Conta um conto

quinta-feira, 14 de abril de 2022

Confissões de um fanático por terror


 

Frederico Torres cresceu respirando e se deleitando com tudo ligado a terror e suspense. Sempre foi o seu gênero predileto desde criança, ansioso para ouvir os “causos assustadores” de sua avó Inácia, saboreando cada momento das estórias enquanto seus irmãos e primos quase faziam nas calças de tanto medo. Leu todos os livros e viu todos os filmes que podia. Não era uma simples questão de “gostar de sentir medo”. Havia algo mais que o incitava: como a história narrava a trajetória do personagem, independentemente de o mesmo morrer ou não no final. 
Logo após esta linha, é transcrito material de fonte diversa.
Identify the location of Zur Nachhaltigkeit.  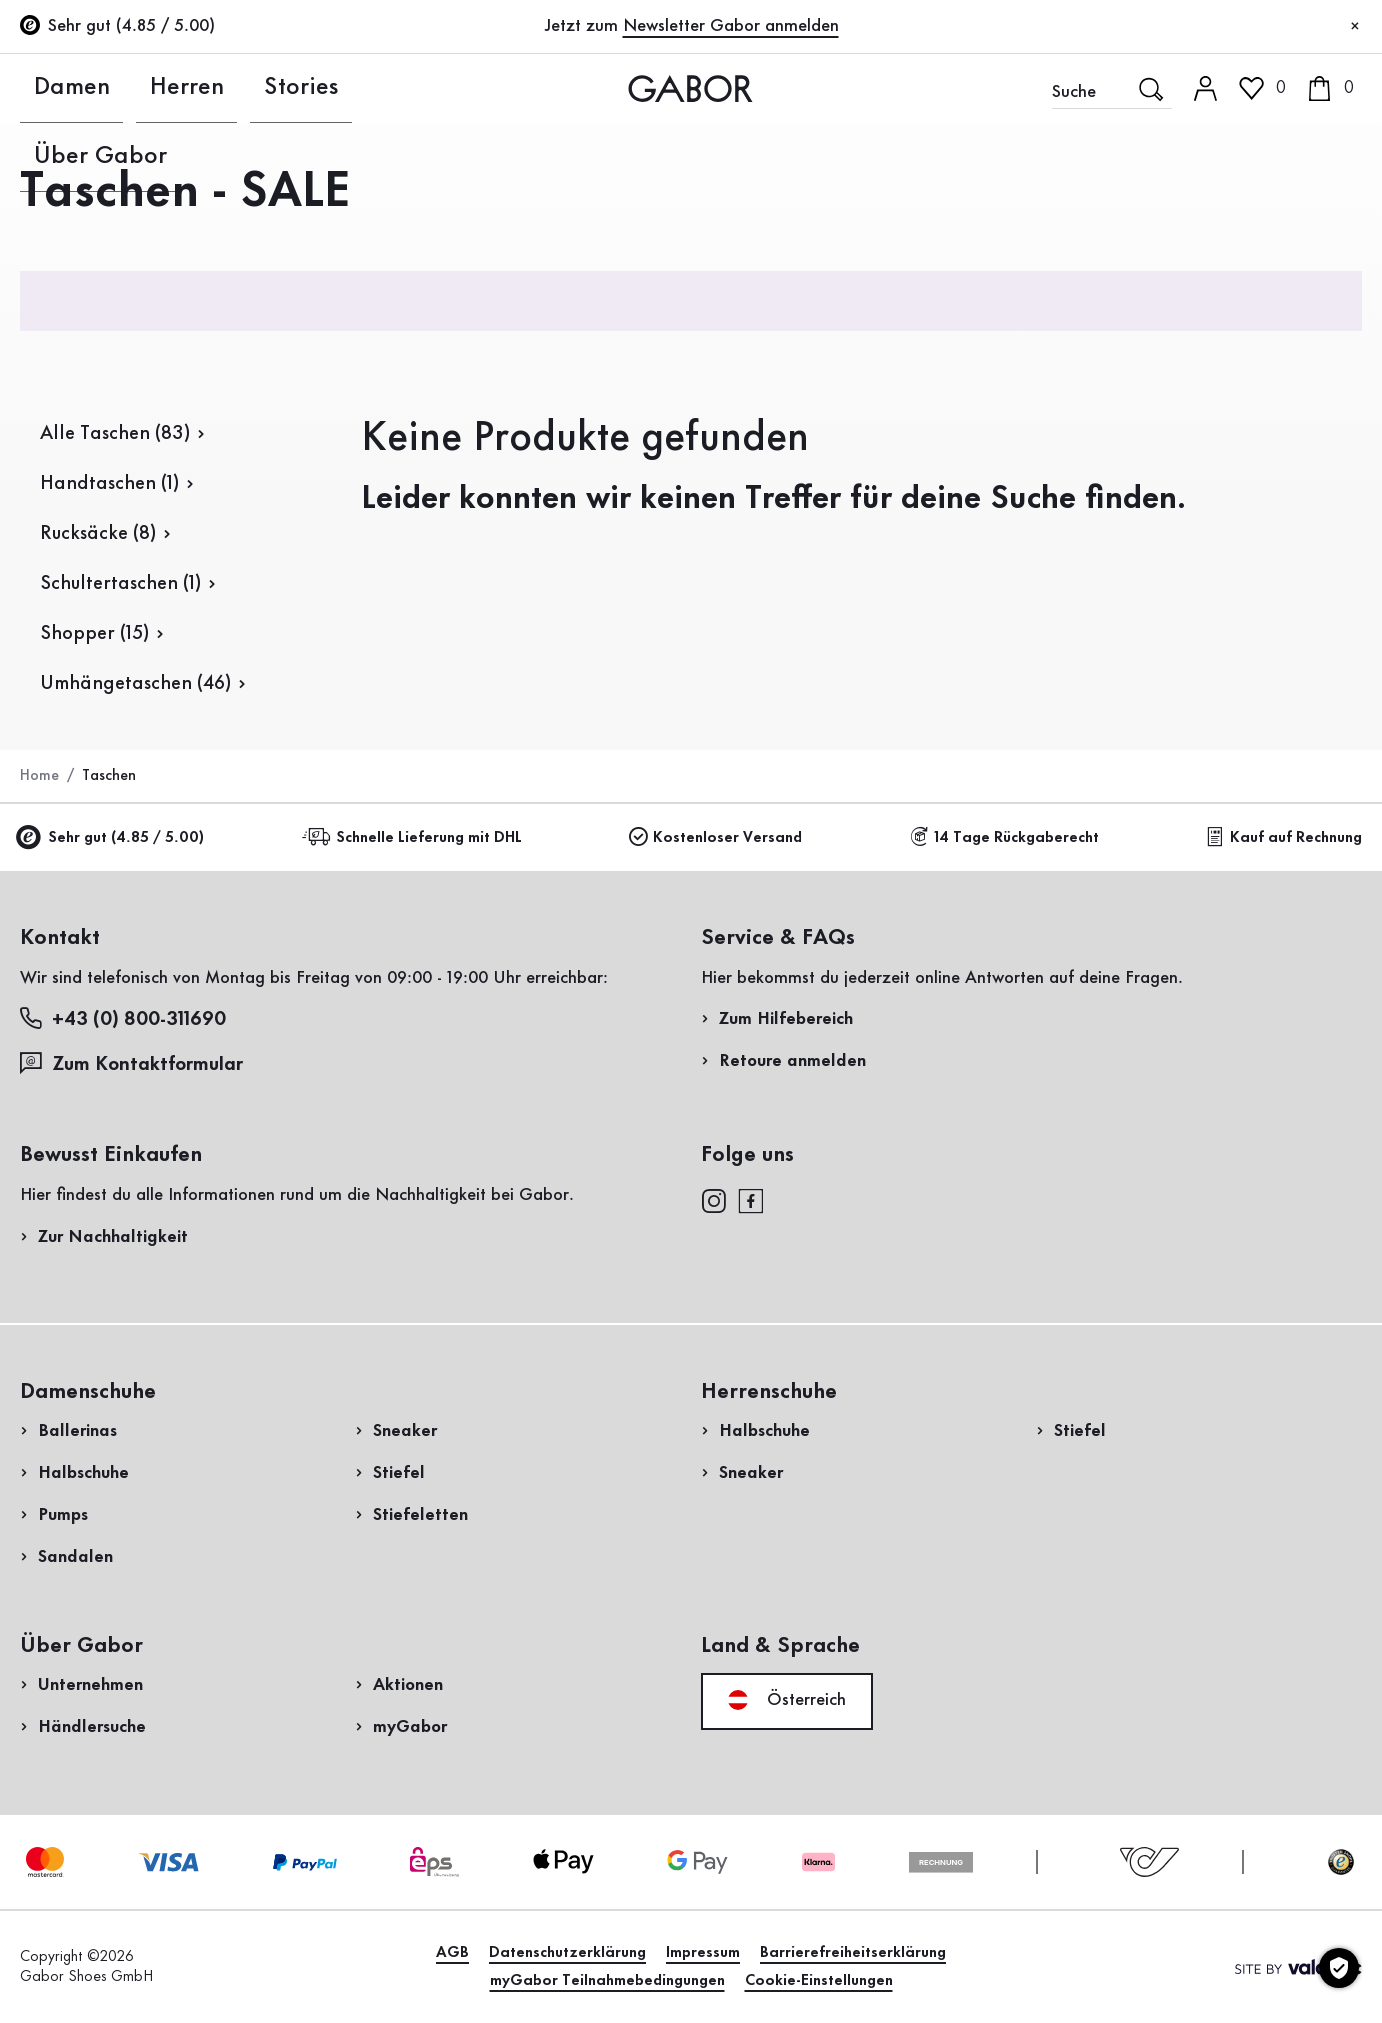 (113, 1237).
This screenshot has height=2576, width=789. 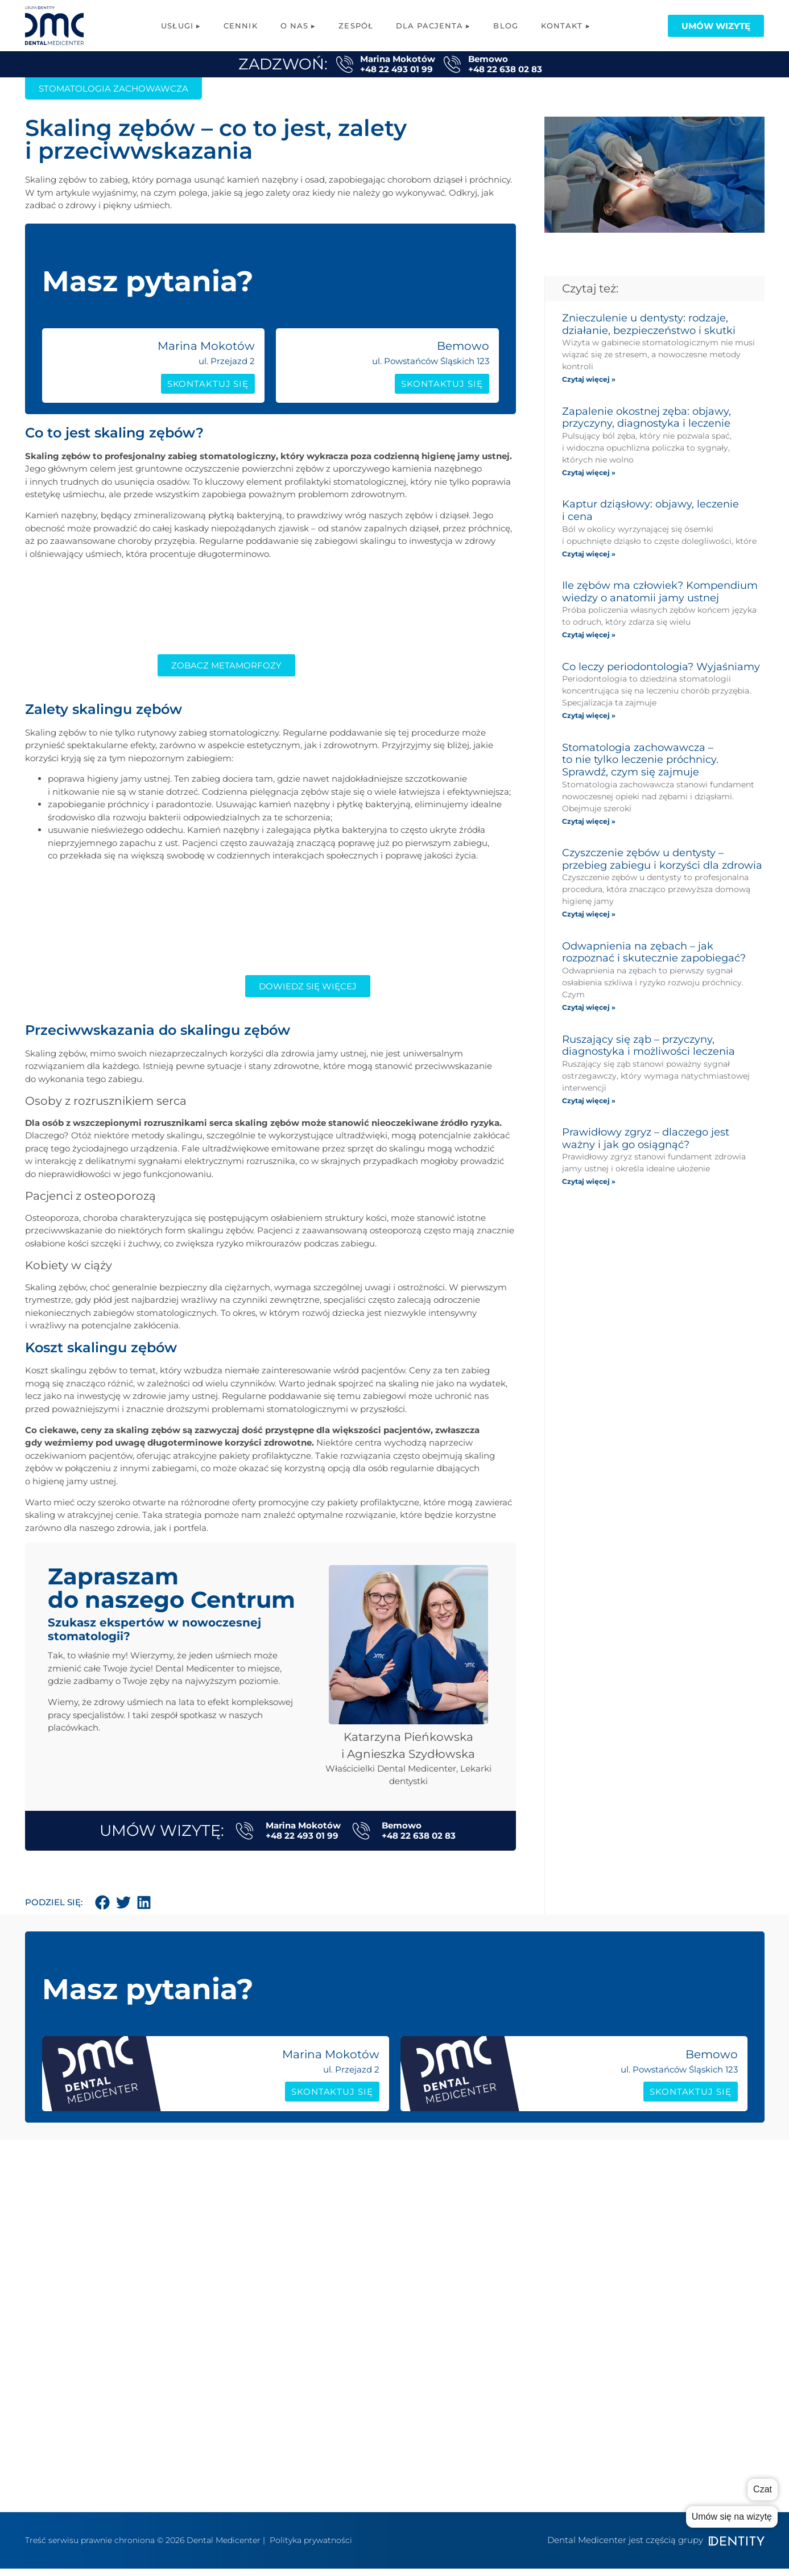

Dessa forma acabou desenvolvendo uma certa imunidade a sustos fáceis e cenas grotescas que eram incluídas com o simples propósito de chocar o seu público. A partir daí criou um canal de vídeo na Internet chamado “A hora do arrepio com Fred Torres”, em homenagem aos antigos programas de TV, onde compartilhava as suas opiniões que por sua vez acabaram lhe proporcionando uma certa notoriedade. 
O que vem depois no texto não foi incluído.